EXERCISE INSTRUCTIONS => Only one stretch of the records below is wanted: the lines from the one holding "Screenshot is 570x1404." through the one holding "Каталог (65, 465)". Return it exactly, both ends included.

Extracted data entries
----------

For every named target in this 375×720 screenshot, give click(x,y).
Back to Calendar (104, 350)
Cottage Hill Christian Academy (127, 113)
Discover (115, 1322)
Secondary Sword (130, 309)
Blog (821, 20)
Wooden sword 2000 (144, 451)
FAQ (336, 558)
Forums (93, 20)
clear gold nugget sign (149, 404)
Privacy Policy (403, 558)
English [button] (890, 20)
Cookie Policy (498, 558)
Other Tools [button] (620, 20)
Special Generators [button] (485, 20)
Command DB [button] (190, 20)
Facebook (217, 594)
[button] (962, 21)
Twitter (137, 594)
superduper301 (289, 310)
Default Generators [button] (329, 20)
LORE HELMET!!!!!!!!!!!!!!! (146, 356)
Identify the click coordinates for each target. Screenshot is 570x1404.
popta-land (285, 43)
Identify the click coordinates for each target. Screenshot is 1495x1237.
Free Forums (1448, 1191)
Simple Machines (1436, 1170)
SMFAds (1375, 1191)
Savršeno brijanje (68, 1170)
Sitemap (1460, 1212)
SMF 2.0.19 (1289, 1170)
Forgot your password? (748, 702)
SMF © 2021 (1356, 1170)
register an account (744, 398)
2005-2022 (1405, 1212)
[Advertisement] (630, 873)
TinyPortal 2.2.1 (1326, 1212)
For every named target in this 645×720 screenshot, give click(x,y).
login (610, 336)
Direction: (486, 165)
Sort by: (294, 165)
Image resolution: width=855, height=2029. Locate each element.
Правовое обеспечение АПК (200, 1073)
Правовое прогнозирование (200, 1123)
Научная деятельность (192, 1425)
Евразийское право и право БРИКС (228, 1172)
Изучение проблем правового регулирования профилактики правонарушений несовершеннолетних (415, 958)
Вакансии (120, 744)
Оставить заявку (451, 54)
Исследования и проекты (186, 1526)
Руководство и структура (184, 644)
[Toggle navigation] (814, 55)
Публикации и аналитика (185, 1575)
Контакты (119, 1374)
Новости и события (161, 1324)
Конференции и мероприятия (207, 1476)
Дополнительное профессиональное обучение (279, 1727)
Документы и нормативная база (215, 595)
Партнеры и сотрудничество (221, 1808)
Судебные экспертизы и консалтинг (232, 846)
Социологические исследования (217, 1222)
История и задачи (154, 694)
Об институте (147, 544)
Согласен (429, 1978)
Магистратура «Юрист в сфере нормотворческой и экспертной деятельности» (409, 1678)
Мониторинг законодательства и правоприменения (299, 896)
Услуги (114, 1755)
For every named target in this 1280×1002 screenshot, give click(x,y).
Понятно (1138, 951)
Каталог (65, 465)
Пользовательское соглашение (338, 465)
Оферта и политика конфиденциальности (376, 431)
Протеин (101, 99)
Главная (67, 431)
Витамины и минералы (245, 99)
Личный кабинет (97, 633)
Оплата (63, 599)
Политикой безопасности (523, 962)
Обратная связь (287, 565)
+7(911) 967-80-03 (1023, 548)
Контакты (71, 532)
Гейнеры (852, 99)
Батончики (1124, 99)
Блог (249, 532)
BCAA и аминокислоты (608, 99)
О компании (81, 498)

----------

RESPONSE AREA =>
Identify the click coordinates for each target. Screenshot is 570x1404.
popta-land (285, 43)
Identify the click coordinates for each target. Screenshot is 1495x1237.
Free Forums (1448, 1191)
Simple Machines (1436, 1170)
SMFAds (1375, 1191)
Savršeno brijanje (68, 1170)
Sitemap (1460, 1212)
SMF 2.0.19 (1289, 1170)
Forgot your password? (748, 702)
SMF © 2021 (1356, 1170)
register an account (744, 398)
2005-2022 (1405, 1212)
[Advertisement] (630, 873)
TinyPortal 2.2.1 (1326, 1212)
For every named target in this 645×720 screenshot, give click(x,y).
login (610, 336)
Direction: (486, 165)
Sort by: (294, 165)
Image resolution: width=855, height=2029. Locate each element.
Правовое обеспечение АПК (200, 1073)
Правовое прогнозирование (200, 1123)
Научная деятельность (192, 1425)
Евразийское право и право БРИКС (228, 1172)
Изучение проблем правового регулирования профилактики правонарушений несовершеннолетних (415, 958)
Вакансии (120, 744)
Оставить заявку (451, 54)
Исследования и проекты (186, 1526)
Руководство и структура (184, 644)
[Toggle navigation] (814, 55)
Публикации и аналитика (185, 1575)
Контакты (119, 1374)
Новости и события (161, 1324)
Конференции и мероприятия (207, 1476)
Дополнительное профессиональное обучение (279, 1727)
Документы и нормативная база (215, 595)
Партнеры и сотрудничество (221, 1808)
Судебные экспертизы и консалтинг (232, 846)
Социологические исследования (217, 1222)
История и задачи (154, 694)
Об институте (147, 544)
Согласен (429, 1978)
Магистратура «Юрист в сфере нормотворческой и экспертной деятельности» (409, 1678)
Мониторинг законодательства и правоприменения (299, 896)
Услуги (114, 1755)
For every named target in this 1280×1002 screenshot, give click(x,y).
Понятно (1138, 951)
Каталог (65, 465)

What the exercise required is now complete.